Secondo le leggi della natura, quel particolare tipo di aracnide moriva in autunno per essere divorato dai figli. Il ragno era rimasto in vita più del dovuto. E adesso il trasgressore si trovava a meno di un centimetro dalla sua preda, il necroforo…

Ma Cora non aveva intenzione di assistere a scene di violenza tanto presto al mattino.

L'anziana naturalista scosse il polso in modo da allontanare l'insetto dalle fauci del ragno. A quel movimento improvviso, il ragno si arrestò, si voltò e strisciò via, le otto zampe vuote.

Una volta ripristinata la serenità del mattino, Cora alzò la testa a contemplare il laghetto, un grigio specchio del cielo. Oltre la distesa d'acqua scura, scorse due sagome in piedi accanto alla riva, due grandi ombrelli che parlavano.

Dall'ombrello più alto spuntavano un paio di lunghe gambe marroni, da quello più basso un paio di gambe azzurre. L'ombrello dalle gambe azzurre stava indietreggiando. L'ombrello alto protese un braccio per avvicinare nuovamente Gambe Blu a sé.

Cora sorrise. Fidanzatini. Probabilmente un incontro segreto, dal momento che di tanto in tanto Ombrello Alto si guardava attorno come per assicurarsi che nessuno li stesse osservando. Teneva stretta Gambe Blu, che per qualche motivo cercava di sottrarsi al suo abbraccio. A un tratto l'ombrello di lei si rovesciò, volò via e atterrò capovolto nel laghetto. Prese a mulinare sempre più velocemente sotto l'effetto di un'improvvisa folata d'aria fresca di pioggia.

Ombrello Alto si abbassò. Stava raccogliendo qualcosa da terra? Sì, e adesso lo sollevava all'altezza del viso dell'amata. Dietro l'ombrello Gambe Blu fece un mezzo giro su di sé.

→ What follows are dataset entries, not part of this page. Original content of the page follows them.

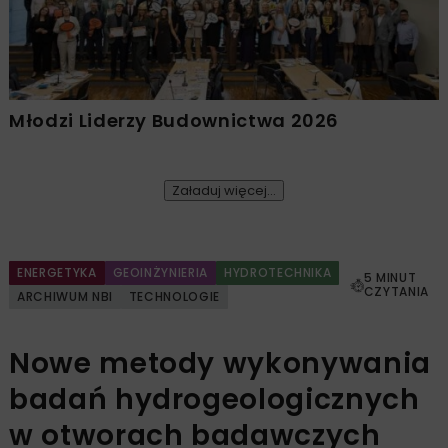
Młodzi Liderzy Budownictwa 2026
Załaduj więcej...
ENERGETYKA
GEOINŻYNIERIA
HYDROTECHNIKA
5 MINUT
CZYTANIA
ARCHIWUM NBI
TECHNOLOGIE
Nowe metody wykonywania
badań hydrogeologicznych
w otworach badawczych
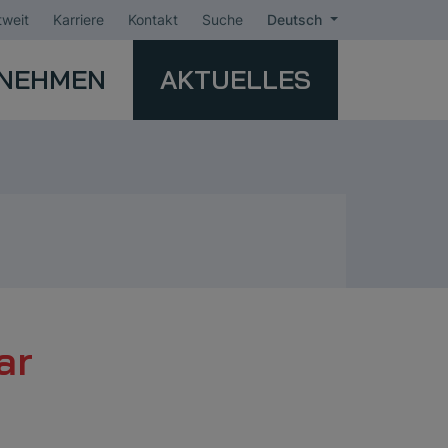
weit
Karriere
Kontakt
Suche
Deutsch
NEHMEN
AKTUELLES
ar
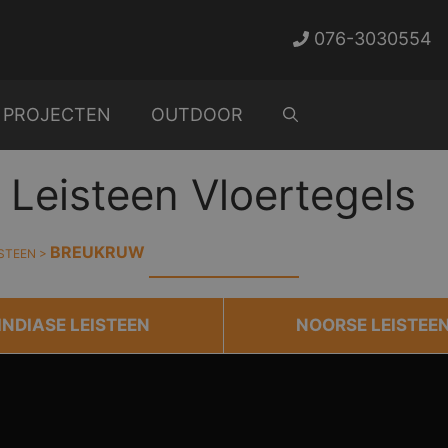
076-3030554
PROJECTEN
OUTDOOR
Leisteen Vloertegels
BREUKRUW
ISTEEN
>
INDIASE LEISTEEN
NOORSE LEISTEE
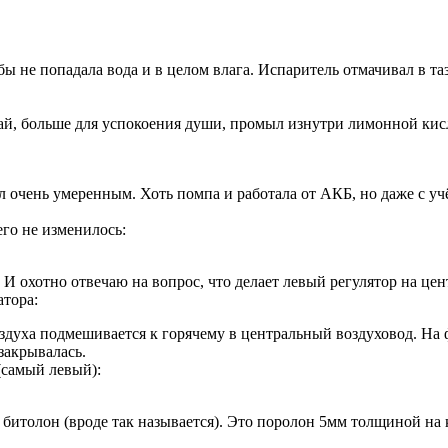
бы не попадала вода и в целом влага. Испаритель отмачивал в т
ай, больше для успокоения души, промыл изнутри лимонной кисл
л очень умеренным. Хоть помпа и работала от АКБ, но даже с уч
го не изменилось:
И охотно отвечаю на вопрос, что делает левый регулятор на цен
атора:
оздуха подмешивается к горячему в центральный воздуховод. На 
закрывалась.
(самый левый):
 битолон (вроде так называется). Это поролон 5мм толщиной на к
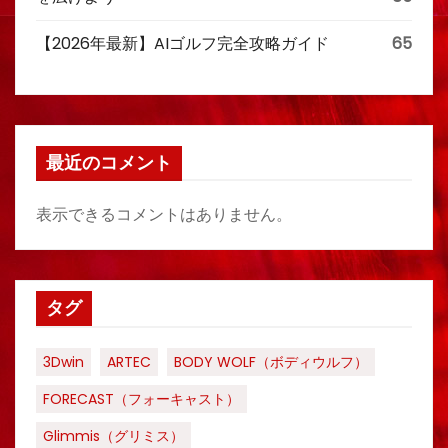
【2026年最新】AIゴルフ完全攻略ガイド
65
最近のコメント
表示できるコメントはありません。
タグ
3Dwin
ARTEC
BODY WOLF（ボディウルフ）
FORECAST（フォーキャスト）
Glimmis（グリミス）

Le ha dato un regalo, pensò Cora socchiudendo gli occhi. Gambe Blu doveva averlo gradito, poiché aveva cessato di resistere alle effusioni di Ombrello Alto. Qualcosa di rosso brillante le ornava i capelli dorati, come un fiore che sbocciasse sulla sua fronte. Era immobile, abbandonata tra le braccia di lui.

Il preludio a un bacio?

Cora guardò l'orologio. Fece forza sulle gambe dolenti e si alzò. Era ora di muoversi. Era in ritardo di qualche minuto, senza contare il fatto che i due innamorati avevano diritto alla loro privacy.

Quando l'ombrello cadde al suolo e due grandi mani afferrarono la testa di Gambe Blu, Cora aveva già voltato le spalle alla coppia. Aveva appena imboccato il vialetto quando le dita di lui affondarono nei riccioli lucenti e la testa dorata di Gambe Blu ruotò bruscamente, innaturalmente sotto la loro pressione, liberandola dalla costrizione del tempo come lo intendono i vivi.